The impact of the Brexit on the British employee in the Netherlands (1/3)
Adapted on 5 January 2021
Although the UK withdrew from the EU on 31 January 2020, this was not be noticeable in the area of employment law until 31 December 2020. That is because the signing of the withdrawal agreement contained a transitional arrangement until the end of 2020. During this period, all EU rules and laws remained in force for the UK.
On 24 December 2020, the UK and the EU reached a trade agreement, averting a no-deal-Brexit. However, the agreement contains few agreements on living and working from 1 January 2021. And that has quite a few consequences for the free movement of workers. This issue of What’s for Brexit discusses the consequences for British workers in the Netherlands.
EU nationals enjoy freedom of movement within the European Union. This means that they do not need a residence or work permit to reside or work in another EU country. However, this does not apply to non-EU nationals. The Aliens Employment Act (in Dutch: ‘Wet arbeid vreemdelingen’ (abbrv. WAV)) stipulates that a foreign national is prohibited from working in the Netherlands without a work permit (Dutch abbrv.: TWV) or a combined work and residence permit (Dutch abbrv.: GVVA). In the Netherlands, non-EU nationals may only work here if they have a work permit or an EU Blue Card, if they comply with the Intra Corporate Transferees Directive or if they have been admitted as Highly Skilled Migrants (in Dutch: ‘Kennismigrant’).
British employees working in the Netherlands were still subject to EU law until 1 January 2021. This means that a British employee had the right to reside and work in the Netherlands. After this transitional period, British employees must apply for a residence permit. A separate work permit is not required for this group. The Dutch Immigration and Naturalization Service (Dutch abbrv.: IND) has now sent a letter inviting all British citizens and their family members who came to live in the Netherlands before 1 August 2020 to apply for a residence permit. The advice is to do this as soon as possible, but before 1 July 2021 at the latest.
Third country nationals
British workers coming to the Netherlands after 31 December 2020 will be considered as third country nationals: someone who is not a national of the EU/EEA or Switzerland. Third-country nationals may also start living in the Netherlands for the first time on 1 January 2021. However, on the basis of the WAV, they will need a valid title to reside and work in the Netherlands. The basic principle is that a TWV or GVVA will only be granted for the position that the third-country national wishes to take up in the Netherlands if there is no “priority offer” on the Dutch or European employment market. The employer who wants to hire a third-country national will have to demonstrate that intensive recruitment efforts have not yielded any results. There is a more flexible policy for foreign nationals who are not expected to enter the Dutch employment market on a permanent basis.
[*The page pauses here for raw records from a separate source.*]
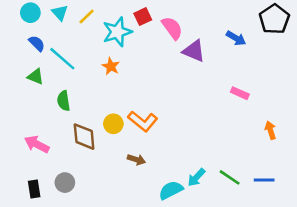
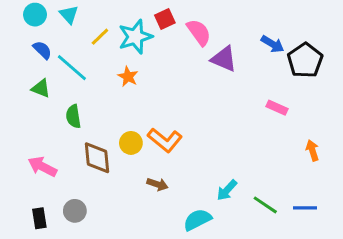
yellow line: (87, 17) -> (100, 37), moved
black pentagon: (274, 19) -> (305, 60), moved
cyan arrow: (196, 177) -> (227, 190), moved

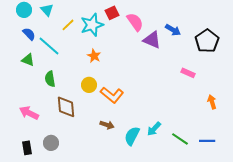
blue arrow: (273, 44) -> (173, 30), moved
orange star: (128, 77) -> (94, 56), moved
yellow circle: (131, 143) -> (89, 85), moved
cyan semicircle: (197, 220) -> (132, 136), moved, turned -36

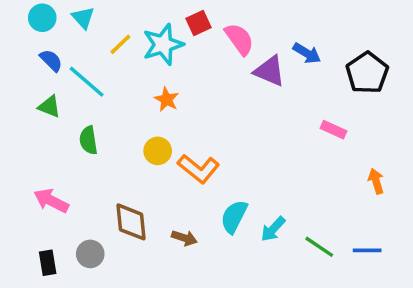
brown diamond: (66, 107) -> (131, 222), moved
brown arrow: (107, 125) -> (184, 238), moved
cyan semicircle: (132, 136) -> (234, 217), moved

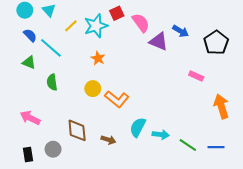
orange arrow: (376, 181) -> (221, 106), size x1.6
cyan arrow: (273, 229) -> (161, 135), turned -126

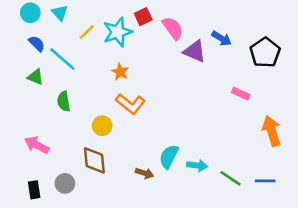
yellow circle: (93, 89) -> (102, 126), moved
orange L-shape: (117, 99) -> (130, 104), moved
brown arrow: (108, 140) -> (145, 173), moved

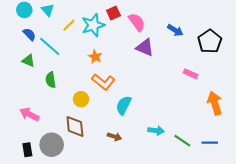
purple triangle: (195, 51) -> (145, 47), moved
cyan semicircle: (169, 156) -> (124, 105), moved
gray circle: (65, 183) -> (52, 145), size x1.5

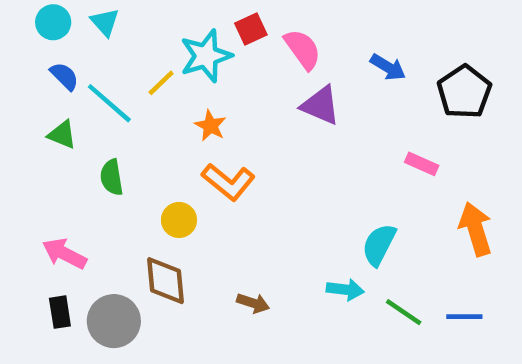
yellow line: (69, 25) -> (161, 83), moved
cyan semicircle: (124, 105) -> (379, 245), moved
black rectangle: (27, 150) -> (60, 312), moved

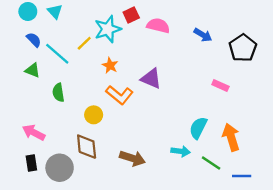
pink semicircle: (303, 49) -> (158, 26), turned -40
purple triangle: (321, 105) -> (151, 78), moved
orange arrow: (476, 229) -> (231, 137), moved
brown arrow: (253, 303) -> (132, 158), size x1.5
blue line: (464, 317) -> (242, 176), moved

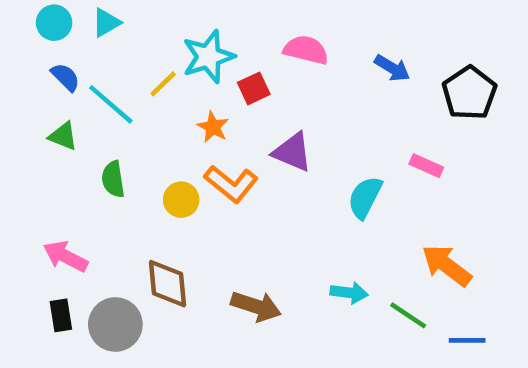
cyan triangle: (55, 11) -> (106, 23), turned 42
red square: (131, 15) -> (254, 88), moved
yellow circle: (94, 115) -> (181, 200), moved
cyan semicircle: (198, 128) -> (365, 197), moved
orange arrow: (231, 137) -> (447, 265), turned -36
This applies, for example, to the transfer of personnel within an international group of companies, academic staff, guest lecturers, musicians and trainees. A more flexible policy also applies to Highly Skilled Migrants.
Finally, there are different rules for British cross-border workers: British nationals who work in the Netherlands and live in the United Kingdom or another EU country. If they came to work in the Netherlands as a UK cross-border worker before 1 January 2021, they can continue to work as a UK cross-border worker after 1 January 2021. This group of cross-border workers must, however, apply for a cross-border worker document from the IND. As far as is currently known, British nationals who wish to work in the Netherlands as a cross-border worker from 2021 also need a work permit.
The position of the Dutch worker in the United Kingdom will be discussed in the following issues, in which the consequences for social security will also be discussed. Enough food for thought!